*** WORKING DATA ***

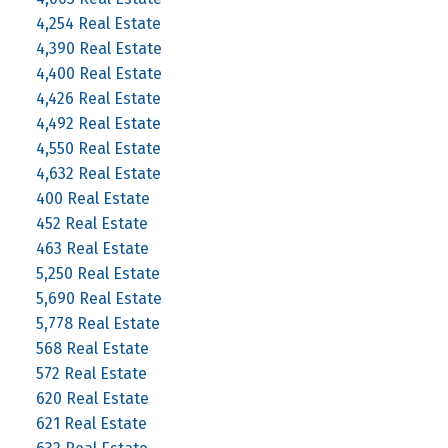
4,254 Real Estate
4,390 Real Estate
4,400 Real Estate
4,426 Real Estate
4,492 Real Estate
4,550 Real Estate
4,632 Real Estate
400 Real Estate
452 Real Estate
463 Real Estate
5,250 Real Estate
5,690 Real Estate
5,778 Real Estate
568 Real Estate
572 Real Estate
620 Real Estate
621 Real Estate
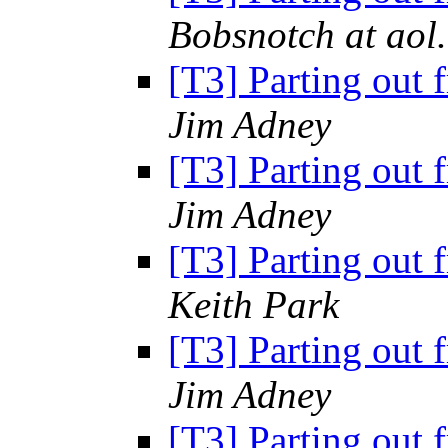
Bobsnotch at aol
[T3] Parting out 
Jim Adney
[T3] Parting out 
Jim Adney
[T3] Parting out 
Keith Park
[T3] Parting out 
Jim Adney
[T3] Parting out 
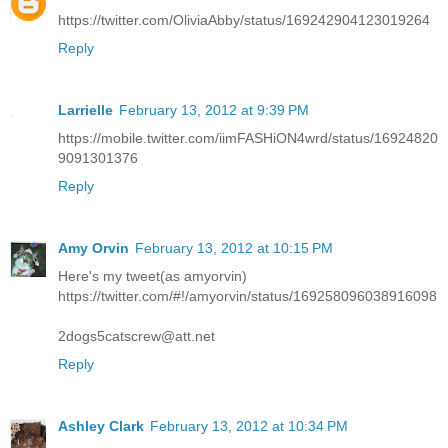
https://twitter.com/OliviaAbby/status/169242904123019264
Reply
Larrielle
February 13, 2012 at 9:39 PM
https://mobile.twitter.com/iimFASHiON4wrd/status/16924820
9091301376
Reply
Amy Orvin
February 13, 2012 at 10:15 PM
Here's my tweet(as amyorvin)
https://twitter.com/#!/amyorvin/status/169258096038916098
2dogs5catscrew@att.net
Reply
Ashley Clark
February 13, 2012 at 10:34 PM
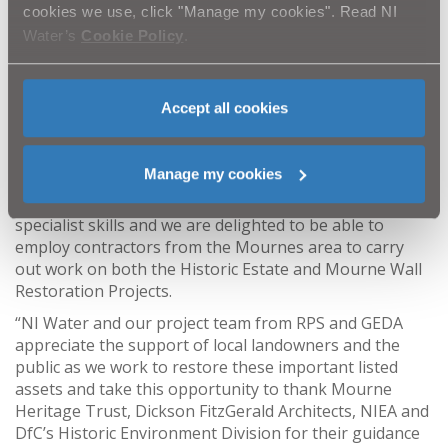
Silent Valley. Planning permission has recently been
cookies we use, click "Manage my cookies". Read NI
granted to restore the early 1900’s building with work
Water’s
Cookie Policy
.
due to commence in early 2025.
“Over the last seven years, as part of the protocol, NI
Water has been striving to restore and protect century-
Accept all cookies
old heritage to ensure that the listed assets within its
care can operate as required and be appreciated for
many years to come.
Manage my cookies
“The refurbishment carried out requires a range of
specialist skills and we are delighted to be able to
employ contractors from the Mournes area to carry
out work on both the Historic Estate and Mourne Wall
Restoration Projects.
“NI Water and our project team from RPS and GEDA
appreciate the support of local landowners and the
public as we work to restore these important listed
assets and take this opportunity to thank Mourne
Heritage Trust, Dickson FitzGerald Architects, NIEA and
DfC’s Historic Environment Division for their guidance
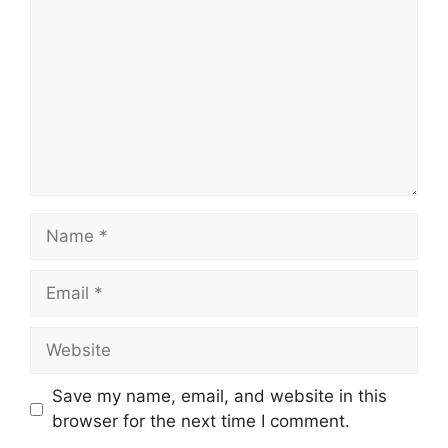
Name
Email
Website
Save my name, email, and website in this
browser for the next time I comment.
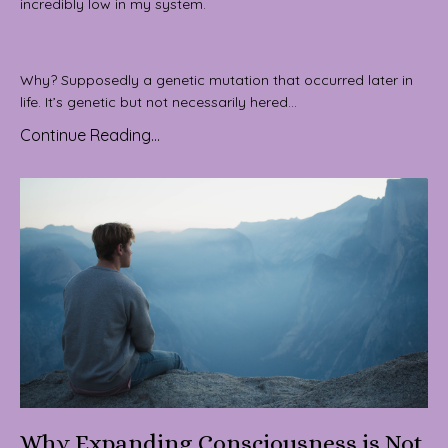
incredibly low in my system.
Why? Supposedly a genetic mutation that occurred later in
life. It’s genetic but not necessarily hered...
Continue Reading...
Why Expanding Consciousness is Not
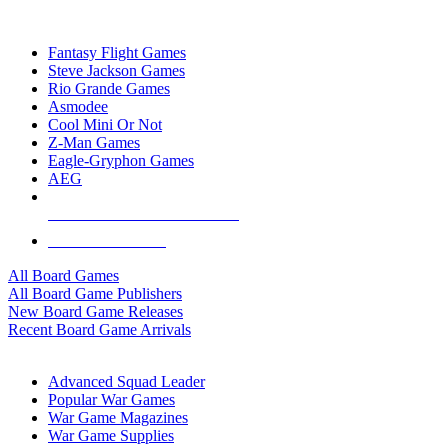
TOP BOARD GAME PUBLISHERS
Fantasy Flight Games
Steve Jackson Games
Rio Grande Games
Asmodee
Cool Mini Or Not
Z-Man Games
Eagle-Gryphon Games
AEG
ALL BOARD GAME PUBLISHERS
ALL BOARD GAMES
All Board Games
All Board Game Publishers
New Board Game Releases
Recent Board Game Arrivals
WAR GAME SUB-CATEGORIES
Advanced Squad Leader
Popular War Games
War Game Magazines
War Game Supplies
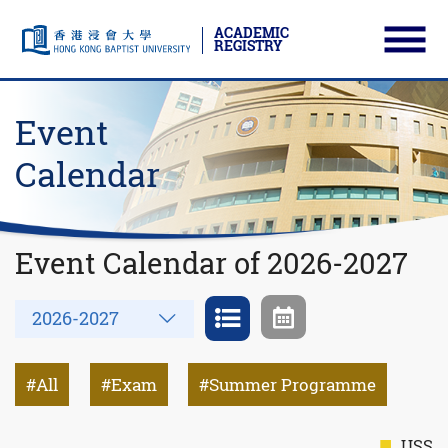
ACADEMIC
REGISTRY
Ope
Skip to main content
Start main content
Event
Calendar
Event Calendar of 2026-2027
Year
2026-2027
All
Exam
Summer Programme
USS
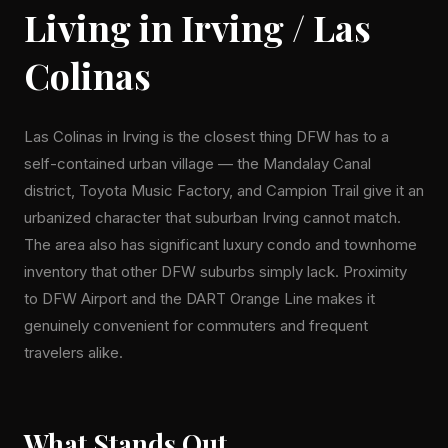
Living in Irving / Las
Colinas
Las Colinas in Irving is the closest thing DFW has to a
self-contained urban village — the Mandalay Canal
district, Toyota Music Factory, and Campion Trail give it an
urbanized character that suburban Irving cannot match.
The area also has significant luxury condo and townhome
inventory that other DFW suburbs simply lack. Proximity
to DFW Airport and the DART Orange Line makes it
genuinely convenient for commuters and frequent
travelers alike.
What Stands Out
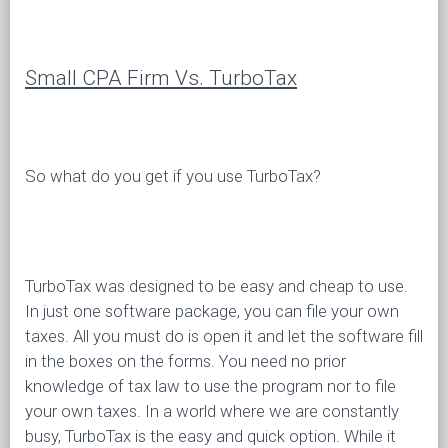
Small CPA Firm Vs. TurboTax
So what do you get if you use TurboTax?
TurboTax was designed to be easy and cheap to use.
In just one software package, you can file your own
taxes. All you must do is open it and let the software fill
in the boxes on the forms. You need no prior
knowledge of tax law to use the program nor to file
your own taxes. In a world where we are constantly
busy, TurboTax is the easy and quick option. While it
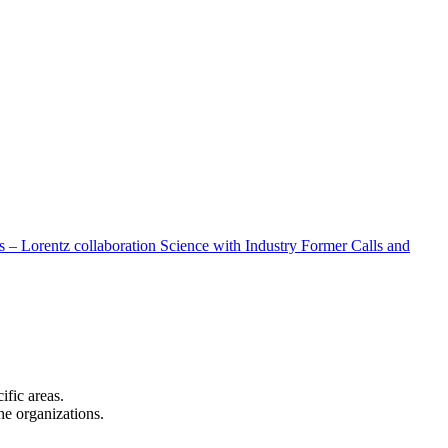
 – Lorentz collaboration
Science with Industry
Former Calls and
cific areas.
the organizations.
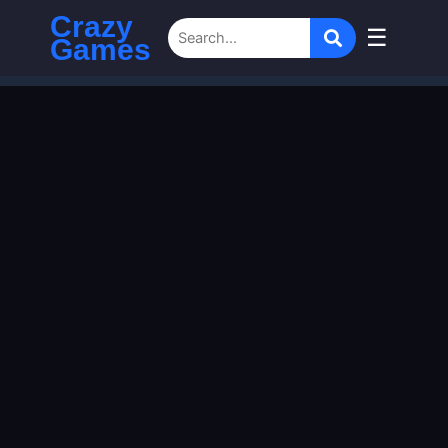
Crazy
☰
Games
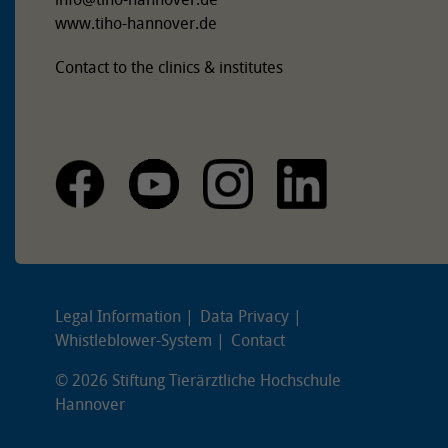
www.tiho-hannover.de
Contact to the clinics & institutes
Legal Information
Data Privacy
Whistleblower-System
Contact
© 2026 Stiftung Tierärztliche Hochschule
Hannover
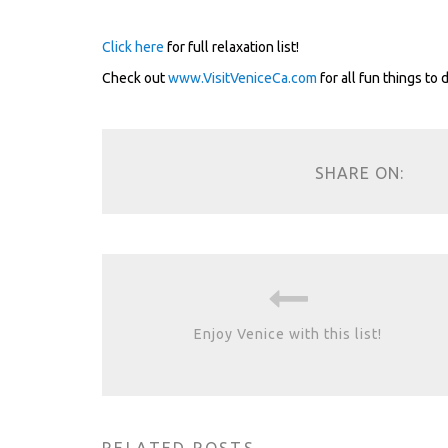
.
Click here
for full relaxation list!
Check out
www.VisitVeniceCa.com
for all fun things to 
SHARE ON:
Enjoy Venice with this list!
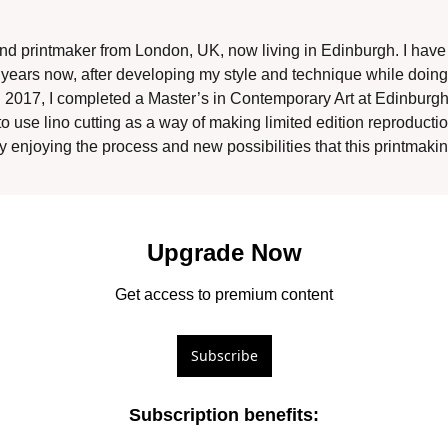
 and printmaker from London, UK, now living in Edinburgh. I hav
years now, after developing my style and technique while doing a 
 2017, I completed a Master’s in Contemporary Art at Edinburgh C
to use lino cutting as a way of making limited edition reproducti
y enjoying the process and new possibilities that this printmaki
Upgrade Now
Get access to premium content
Subscribe
Subscription benefits
:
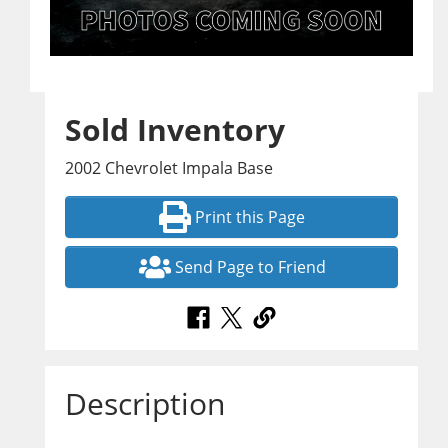
Sold Inventory
2002 Chevrolet Impala Base
Print this Page
Send Page to Friend
Description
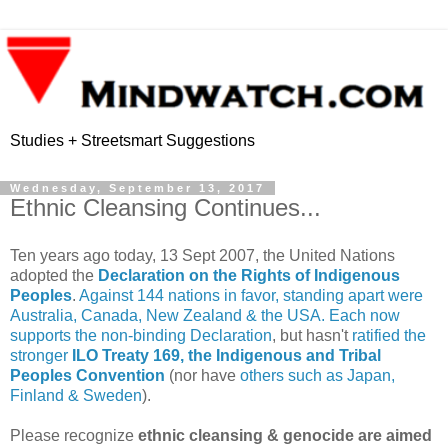
Studies + Streetsmart Suggestions
Wednesday, September 13, 2017
Ethnic Cleansing Continues...
Ten years ago today, 13 Sept 2007, the United Nations
adopted the
Declaration on the Rights of Indigenous
Peoples
.
Against 144 nations in favor, standing apart were
Australia, Canada, New Zealand & the USA. Each now
supports the non-binding Declaration
, but hasn't
ratified the
stronger
ILO Treaty 169, the Indigenous and Tribal
Peoples Convention
(nor have
others such as Japan,
Finland & Sweden
).
Please recognize
ethnic cleansing & genocide are aimed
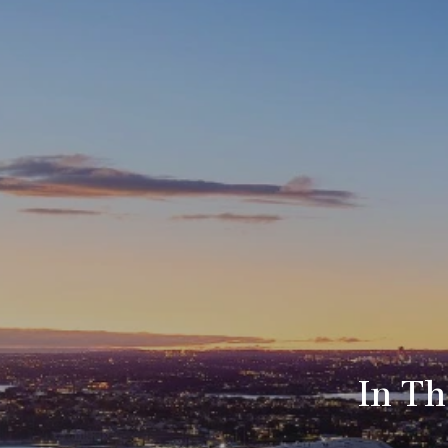
In Th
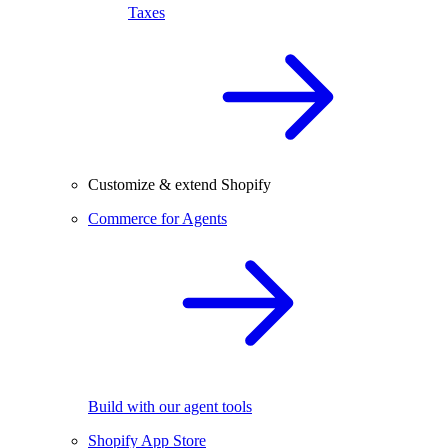
Taxes
Customize & extend Shopify
Commerce for Agents
Build with our agent tools
Shopify App Store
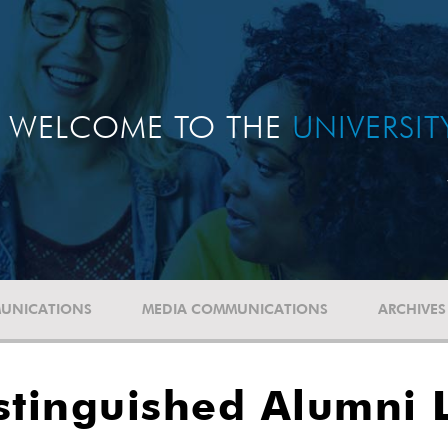
WELCOME TO THE
UNIVERSI
UNICATIONS
MEDIA COMMUNICATIONS
ARCHIVES
stinguished Alumni 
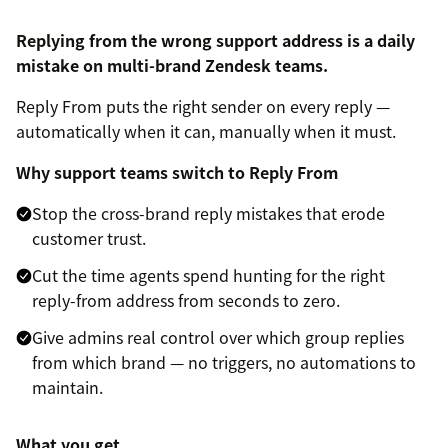
Replying from the wrong support address is a daily
mistake on multi-brand Zendesk teams.
Reply From puts the right sender on every reply —
automatically when it can, manually when it must.
Why support teams switch to Reply From
Stop the cross-brand reply mistakes that erode
customer trust.
Cut the time agents spend hunting for the right
reply-from address from seconds to zero.
Give admins real control over which group replies
from which brand — no triggers, no automations to
maintain.
What you get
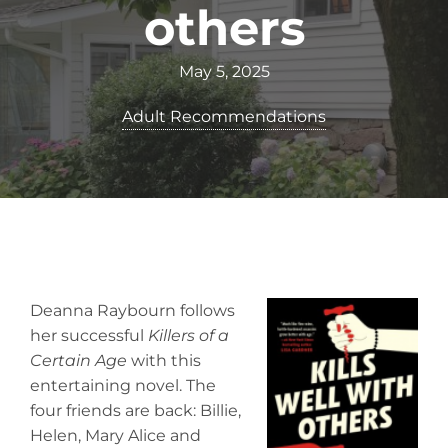
others
May 5, 2025
Adult Recommendations
Deanna Raybourn follows
her successful
Killers of a
Certain Age
with this
entertaining novel. The
four friends are back: Billie,
Helen, Mary Alice and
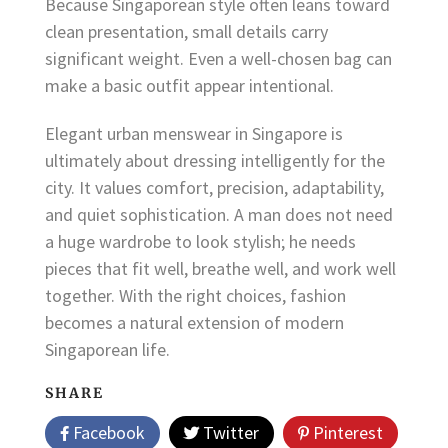
Because Singaporean style often leans toward
clean presentation, small details carry
significant weight. Even a well-chosen bag can
make a basic outfit appear intentional.
Elegant urban menswear in Singapore is
ultimately about dressing intelligently for the
city. It values comfort, precision, adaptability,
and quiet sophistication. A man does not need
a huge wardrobe to look stylish; he needs
pieces that fit well, breathe well, and work well
together. With the right choices, fashion
becomes a natural extension of modern
Singaporean life.
SHARE
Facebook
Twitter
Pinterest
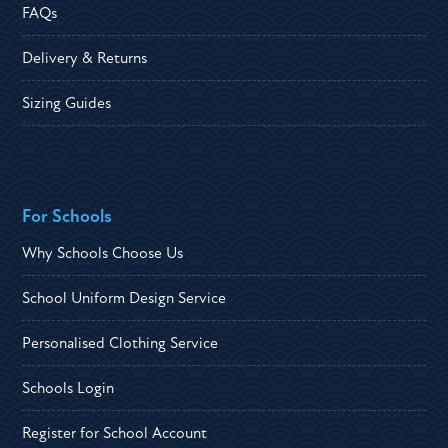
FAQs
Delivery & Returns
Sizing Guides
For Schools
Why Schools Choose Us
School Uniform Design Service
Personalised Clothing Service
Schools Login
Register for School Account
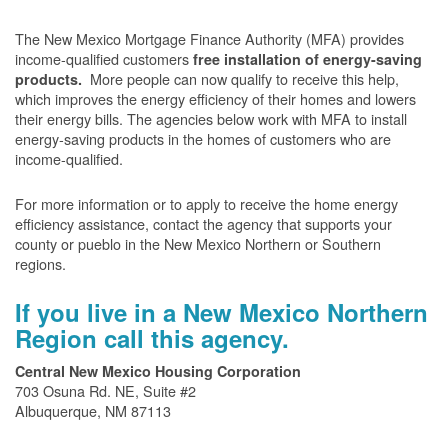
The New Mexico Mortgage Finance Authority (MFA) provides
income-qualified customers
free installation of energy-saving
More people can now qualify to receive this help,
products.
which improves the energy efficiency of their homes and lowers
their energy bills. The agencies below work with MFA to install
energy-saving products in the homes of customers who are
income-qualified.
For more information or to apply to receive the home energy
efficiency assistance, contact the agency that supports your
county or pueblo in the New Mexico Northern or Southern
regions.
If you live in a New Mexico Northern
Region call this agency.
Central New Mexico Housing Corporation
703 Osuna Rd. NE, Suite #2
Albuquerque, NM 87113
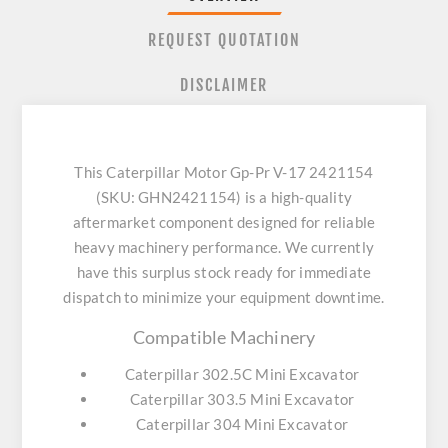
REQUEST QUOTATION
DISCLAIMER
This Caterpillar Motor Gp-Pr V-17 2421154
(SKU: GHN2421154) is a high-quality
aftermarket component designed for reliable
heavy machinery performance. We currently
have this surplus stock ready for immediate
dispatch to minimize your equipment downtime.
Compatible Machinery
Caterpillar 302.5C Mini Excavator
Caterpillar 303.5 Mini Excavator
Caterpillar 304 Mini Excavator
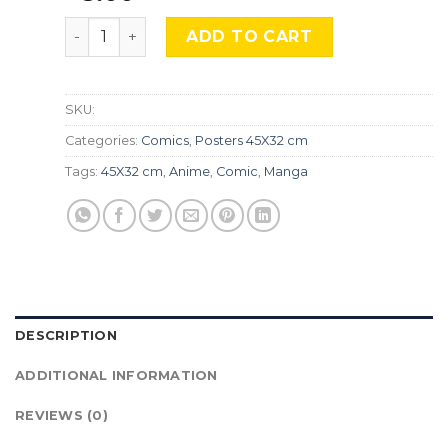
Fullmetal Alchemist, Cmx-682 quantity
ADD TO CART
SKU:
Categories:
Comics
,
Posters 45X32 cm
Tags:
45X32 cm
,
Anime
,
Comic
,
Manga
DESCRIPTION
ADDITIONAL INFORMATION
REVIEWS (0)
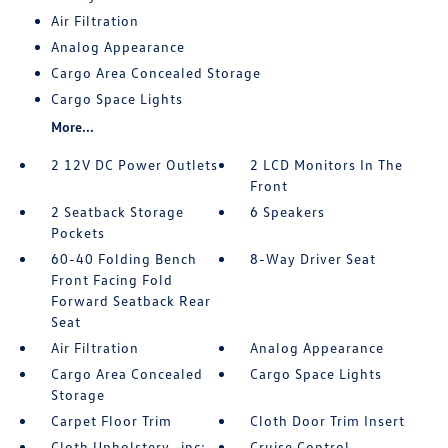
Air Filtration
Analog Appearance
Cargo Area Concealed Storage
Cargo Space Lights
More...
2 12V DC Power Outlets
2 LCD Monitors In The
Front
2 Seatback Storage
6 Speakers
Pockets
60-40 Folding Bench
8-Way Driver Seat
Front Facing Fold
Forward Seatback Rear
Seat
Air Filtration
Analog Appearance
Cargo Area Concealed
Cargo Space Lights
Storage
Carpet Floor Trim
Cloth Door Trim Insert
Cloth Upholstery -inc:
Cruise Control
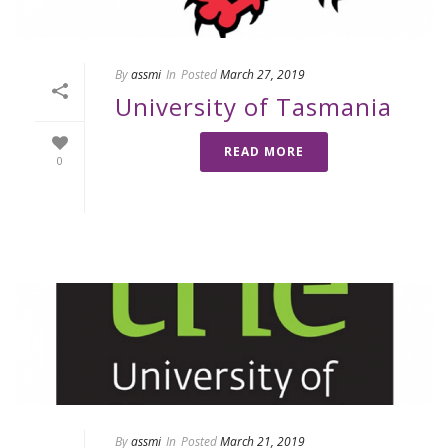
By
assmi
In
Posted
March 27, 2019
University of Tasmania
READ MORE
0
By
assmi
In
Posted
March 21, 2019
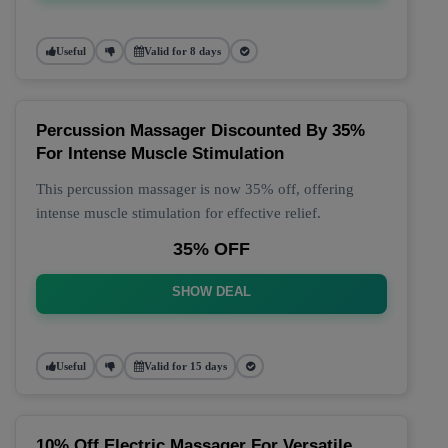
Useful
Valid for 8 days
Percussion Massager Discounted By 35%
For Intense Muscle Stimulation
This percussion massager is now 35% off, offering
intense muscle stimulation for effective relief.
35% OFF
SHOW DEAL
Useful
Valid for 15 days
10% Off Electric Massager For Versatile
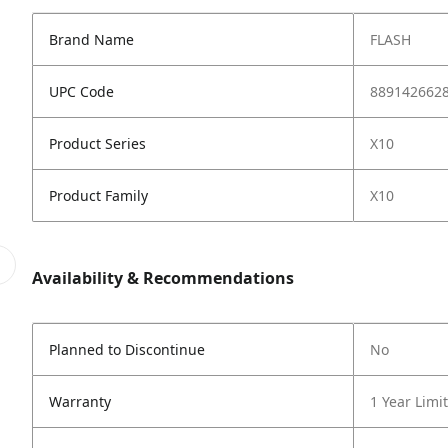
Brand Name
FLASH
UPC Code
889142662
Product Series
X10
Product Family
X10
Availability & Recommendations
Planned to Discontinue
No
Warranty
1 Year Limi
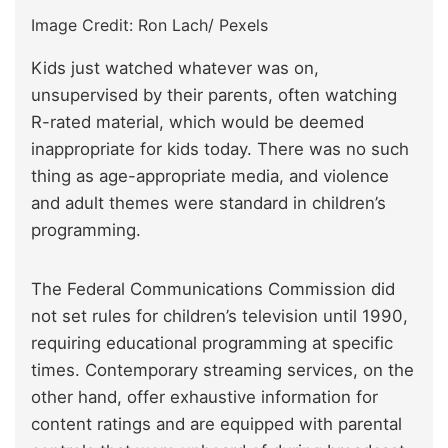
Image Credit: Ron Lach/ Pexels
Kids just watched whatever was on,
unsupervised by their parents, often watching
R-rated material, which would be deemed
inappropriate for kids today. There was no such
thing as age-appropriate media, and violence
and adult themes were standard in children’s
programming.
The Federal Communications Commission did
not set rules for children’s television until 1990,
requiring educational programming at specific
times. Contemporary streaming services, on the
other hand, offer exhaustive information for
content ratings and are equipped with parental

*** End of WORKING DATA ***

TASK REQUIREMENTS:
Copy out the lines above that hold the string "https".

OUTPUT:
https://twitter.com/OliviaAbby/status/169242904123019264
https://mobile.twitter.com/iimFASHiON4wrd/status/16924820
https://twitter.com/#!/amyorvin/status/169258096038916098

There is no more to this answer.